Carl Everest Killion was born September 2nd 1899 in a log cabin several miles from the community of Diamond, Indiana. He became interested in bees and covered bridges at an early age recalling his first taste of honey at age six and weathering a severe thunderstorm under the protection of a newly built covered bridge. He was reared through the great depression and due to the times was unable to obtain a high school education. His father sustained their family employed in the coal mines, where Carl himself would later work.

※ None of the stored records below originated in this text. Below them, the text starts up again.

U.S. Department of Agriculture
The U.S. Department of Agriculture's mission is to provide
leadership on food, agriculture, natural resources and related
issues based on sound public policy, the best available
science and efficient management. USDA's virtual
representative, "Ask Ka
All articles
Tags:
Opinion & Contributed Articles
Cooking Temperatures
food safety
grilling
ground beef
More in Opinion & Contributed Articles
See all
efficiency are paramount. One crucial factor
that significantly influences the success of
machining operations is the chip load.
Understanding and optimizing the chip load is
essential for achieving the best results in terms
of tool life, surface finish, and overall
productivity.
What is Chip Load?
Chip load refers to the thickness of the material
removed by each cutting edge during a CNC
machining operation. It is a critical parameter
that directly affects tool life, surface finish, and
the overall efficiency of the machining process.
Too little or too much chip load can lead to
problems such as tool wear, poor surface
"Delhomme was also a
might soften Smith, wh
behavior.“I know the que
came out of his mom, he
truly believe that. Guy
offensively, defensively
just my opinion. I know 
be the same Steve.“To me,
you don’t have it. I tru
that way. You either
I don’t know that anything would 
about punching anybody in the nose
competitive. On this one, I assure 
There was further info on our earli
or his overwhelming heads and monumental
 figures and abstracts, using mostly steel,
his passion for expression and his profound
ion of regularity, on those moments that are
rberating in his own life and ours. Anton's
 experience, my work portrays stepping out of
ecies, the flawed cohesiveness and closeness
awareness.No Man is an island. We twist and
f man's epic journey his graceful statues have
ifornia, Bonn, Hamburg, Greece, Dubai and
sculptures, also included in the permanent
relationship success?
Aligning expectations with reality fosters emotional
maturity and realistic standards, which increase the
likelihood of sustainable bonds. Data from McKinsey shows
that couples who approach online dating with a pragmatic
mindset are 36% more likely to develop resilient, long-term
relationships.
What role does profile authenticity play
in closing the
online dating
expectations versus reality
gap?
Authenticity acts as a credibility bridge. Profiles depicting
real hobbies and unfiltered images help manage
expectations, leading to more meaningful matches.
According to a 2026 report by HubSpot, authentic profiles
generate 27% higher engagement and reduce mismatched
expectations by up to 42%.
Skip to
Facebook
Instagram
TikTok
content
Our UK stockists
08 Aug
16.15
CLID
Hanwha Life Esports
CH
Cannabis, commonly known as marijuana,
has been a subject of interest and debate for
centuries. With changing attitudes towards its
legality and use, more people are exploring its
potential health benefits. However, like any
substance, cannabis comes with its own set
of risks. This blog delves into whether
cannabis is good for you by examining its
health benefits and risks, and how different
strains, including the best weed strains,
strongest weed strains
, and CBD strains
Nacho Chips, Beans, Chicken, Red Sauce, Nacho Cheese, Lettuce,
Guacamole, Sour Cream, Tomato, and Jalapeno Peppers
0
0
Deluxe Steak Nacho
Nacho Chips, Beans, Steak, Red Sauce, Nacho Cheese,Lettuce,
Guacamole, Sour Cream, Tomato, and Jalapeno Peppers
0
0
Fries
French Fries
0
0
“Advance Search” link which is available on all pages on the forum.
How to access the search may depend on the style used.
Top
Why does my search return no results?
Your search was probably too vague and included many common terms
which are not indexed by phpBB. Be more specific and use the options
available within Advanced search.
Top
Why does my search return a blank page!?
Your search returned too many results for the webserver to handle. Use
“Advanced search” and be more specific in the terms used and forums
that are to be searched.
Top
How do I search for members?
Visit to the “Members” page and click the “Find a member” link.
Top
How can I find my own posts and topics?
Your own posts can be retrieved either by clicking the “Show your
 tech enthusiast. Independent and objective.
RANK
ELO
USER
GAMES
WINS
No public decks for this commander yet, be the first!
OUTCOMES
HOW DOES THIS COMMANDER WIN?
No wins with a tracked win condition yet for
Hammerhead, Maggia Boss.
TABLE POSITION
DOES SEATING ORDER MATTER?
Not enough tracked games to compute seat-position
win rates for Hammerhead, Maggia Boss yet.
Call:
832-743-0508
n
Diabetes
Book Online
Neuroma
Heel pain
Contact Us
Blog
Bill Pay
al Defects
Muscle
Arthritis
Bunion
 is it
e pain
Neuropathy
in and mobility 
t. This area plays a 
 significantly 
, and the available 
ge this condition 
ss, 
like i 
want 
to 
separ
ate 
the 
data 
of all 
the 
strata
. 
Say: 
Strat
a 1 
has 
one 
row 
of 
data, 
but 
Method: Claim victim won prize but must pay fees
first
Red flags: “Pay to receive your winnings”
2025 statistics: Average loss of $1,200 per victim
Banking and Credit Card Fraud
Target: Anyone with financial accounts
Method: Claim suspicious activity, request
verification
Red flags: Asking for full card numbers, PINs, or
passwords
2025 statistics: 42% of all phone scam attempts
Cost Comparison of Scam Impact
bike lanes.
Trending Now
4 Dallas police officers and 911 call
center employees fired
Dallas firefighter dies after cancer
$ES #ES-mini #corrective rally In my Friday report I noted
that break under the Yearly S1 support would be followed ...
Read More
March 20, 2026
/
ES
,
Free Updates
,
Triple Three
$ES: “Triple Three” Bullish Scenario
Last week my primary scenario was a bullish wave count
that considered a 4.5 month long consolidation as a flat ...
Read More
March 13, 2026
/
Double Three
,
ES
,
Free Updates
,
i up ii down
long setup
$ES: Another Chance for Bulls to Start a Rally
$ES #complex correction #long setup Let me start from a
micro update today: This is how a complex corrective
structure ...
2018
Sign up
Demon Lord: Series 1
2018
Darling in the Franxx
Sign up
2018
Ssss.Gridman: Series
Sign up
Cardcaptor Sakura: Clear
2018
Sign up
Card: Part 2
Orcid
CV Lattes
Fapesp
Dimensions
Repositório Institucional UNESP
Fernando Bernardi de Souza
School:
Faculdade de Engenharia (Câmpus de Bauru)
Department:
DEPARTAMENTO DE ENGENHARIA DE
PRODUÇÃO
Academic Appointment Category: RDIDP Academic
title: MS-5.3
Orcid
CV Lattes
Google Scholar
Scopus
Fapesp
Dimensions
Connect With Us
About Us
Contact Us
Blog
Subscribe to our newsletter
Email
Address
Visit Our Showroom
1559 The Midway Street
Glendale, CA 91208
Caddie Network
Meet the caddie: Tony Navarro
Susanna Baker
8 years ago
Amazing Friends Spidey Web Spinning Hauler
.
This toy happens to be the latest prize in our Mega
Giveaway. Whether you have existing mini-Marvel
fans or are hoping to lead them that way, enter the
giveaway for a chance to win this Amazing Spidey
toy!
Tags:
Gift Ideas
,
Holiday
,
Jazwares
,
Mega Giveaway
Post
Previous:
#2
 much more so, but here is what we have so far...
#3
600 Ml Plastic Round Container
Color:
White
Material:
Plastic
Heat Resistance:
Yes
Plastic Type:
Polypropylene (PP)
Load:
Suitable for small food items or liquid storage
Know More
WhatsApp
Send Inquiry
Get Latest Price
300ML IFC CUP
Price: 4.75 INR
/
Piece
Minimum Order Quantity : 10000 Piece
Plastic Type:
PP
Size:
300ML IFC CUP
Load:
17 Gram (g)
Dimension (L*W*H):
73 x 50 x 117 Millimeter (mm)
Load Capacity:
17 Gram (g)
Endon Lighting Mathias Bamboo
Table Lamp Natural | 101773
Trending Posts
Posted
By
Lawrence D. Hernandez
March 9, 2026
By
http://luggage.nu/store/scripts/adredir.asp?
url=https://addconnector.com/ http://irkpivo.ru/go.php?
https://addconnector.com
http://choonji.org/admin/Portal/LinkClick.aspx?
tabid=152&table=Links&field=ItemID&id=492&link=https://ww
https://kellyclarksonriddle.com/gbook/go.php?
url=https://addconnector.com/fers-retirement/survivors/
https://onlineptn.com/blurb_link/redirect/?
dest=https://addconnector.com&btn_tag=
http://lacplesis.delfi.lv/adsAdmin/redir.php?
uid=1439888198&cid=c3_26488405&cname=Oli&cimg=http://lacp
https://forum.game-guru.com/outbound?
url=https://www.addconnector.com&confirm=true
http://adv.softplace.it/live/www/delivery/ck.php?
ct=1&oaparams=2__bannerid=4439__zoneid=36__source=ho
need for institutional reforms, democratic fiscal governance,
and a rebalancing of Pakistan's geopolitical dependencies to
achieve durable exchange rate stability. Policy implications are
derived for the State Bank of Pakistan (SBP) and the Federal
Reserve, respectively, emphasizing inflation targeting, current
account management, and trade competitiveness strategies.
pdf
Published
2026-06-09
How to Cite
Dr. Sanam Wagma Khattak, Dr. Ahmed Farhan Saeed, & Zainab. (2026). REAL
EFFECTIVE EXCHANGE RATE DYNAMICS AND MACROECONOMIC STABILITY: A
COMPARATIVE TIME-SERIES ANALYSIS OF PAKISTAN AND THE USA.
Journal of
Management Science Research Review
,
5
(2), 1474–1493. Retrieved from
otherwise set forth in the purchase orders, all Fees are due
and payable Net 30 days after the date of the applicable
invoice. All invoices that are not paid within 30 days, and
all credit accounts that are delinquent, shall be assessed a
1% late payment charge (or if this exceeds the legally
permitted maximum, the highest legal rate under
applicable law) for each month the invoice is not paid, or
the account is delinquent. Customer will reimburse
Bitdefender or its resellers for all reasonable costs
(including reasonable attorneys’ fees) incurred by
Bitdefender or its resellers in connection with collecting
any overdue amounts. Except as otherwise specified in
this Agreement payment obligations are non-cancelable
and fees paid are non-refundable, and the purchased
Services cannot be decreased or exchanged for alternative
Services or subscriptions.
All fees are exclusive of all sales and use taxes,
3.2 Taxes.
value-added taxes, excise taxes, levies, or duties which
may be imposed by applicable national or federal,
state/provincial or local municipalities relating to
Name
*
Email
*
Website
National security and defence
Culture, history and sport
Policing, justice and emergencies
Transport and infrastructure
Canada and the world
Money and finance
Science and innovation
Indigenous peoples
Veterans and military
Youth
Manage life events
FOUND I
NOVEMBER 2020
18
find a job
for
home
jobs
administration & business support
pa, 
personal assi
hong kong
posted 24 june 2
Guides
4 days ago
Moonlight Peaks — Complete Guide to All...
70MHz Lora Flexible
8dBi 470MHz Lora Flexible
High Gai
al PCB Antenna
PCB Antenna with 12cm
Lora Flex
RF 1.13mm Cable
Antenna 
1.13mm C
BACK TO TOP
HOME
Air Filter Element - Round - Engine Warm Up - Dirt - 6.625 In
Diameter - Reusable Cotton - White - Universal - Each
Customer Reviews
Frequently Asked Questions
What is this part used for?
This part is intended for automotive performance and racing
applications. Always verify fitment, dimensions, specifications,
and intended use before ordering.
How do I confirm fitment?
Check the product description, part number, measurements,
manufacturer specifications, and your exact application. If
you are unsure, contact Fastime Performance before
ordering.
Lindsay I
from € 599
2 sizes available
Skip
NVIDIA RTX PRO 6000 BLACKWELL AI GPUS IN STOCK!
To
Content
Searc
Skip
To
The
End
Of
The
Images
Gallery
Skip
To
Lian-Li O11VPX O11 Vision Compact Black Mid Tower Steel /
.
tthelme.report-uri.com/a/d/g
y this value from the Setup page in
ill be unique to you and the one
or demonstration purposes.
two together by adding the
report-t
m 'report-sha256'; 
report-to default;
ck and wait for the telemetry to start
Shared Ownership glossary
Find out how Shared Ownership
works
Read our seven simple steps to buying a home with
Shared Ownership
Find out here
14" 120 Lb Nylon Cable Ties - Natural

Carl's 1966 book "The Covered Bridge" relayed some of the key events of his child hood and how he came to have a fondness for covered bridges and bees. Carl's father not enamored with bees and was not agreeable to spend hard earned dollars for beekeeping adventures. Carl's work allowed him access to wooden apple crates which he scavenged and formed into bee frames and boxes, but finding wild bee swarms proved much harder. His first set of bees came from a bee tree that he and his friends were able to acquire and by season's end Carl had established fifteen hives. His family later moved to Paris, Illinois, where he continued his interest in bees and beekeeping. He became a founding member of the state's beekeeping society and later the state's apiary inspector and bee expert. He met and married Elizabeth Hayes and began a family, but unable to make an adequate living at that time with just beekeeping he stayed with mining until 1935 when a mine accident caused him to re-think mine labor.
His interest in bees began with observation of local beekeepers and their efforts in capturing wild bees and continued throughout the years discussing, collaborating, teaching and legislating with beekeeping colleagues. A 1951 summary of his own beekeeping experiences are found in this book, "Honey in the Comb", originally self-published by Killion and Son's
Apiaries. He was a close friend of Charles Dadant.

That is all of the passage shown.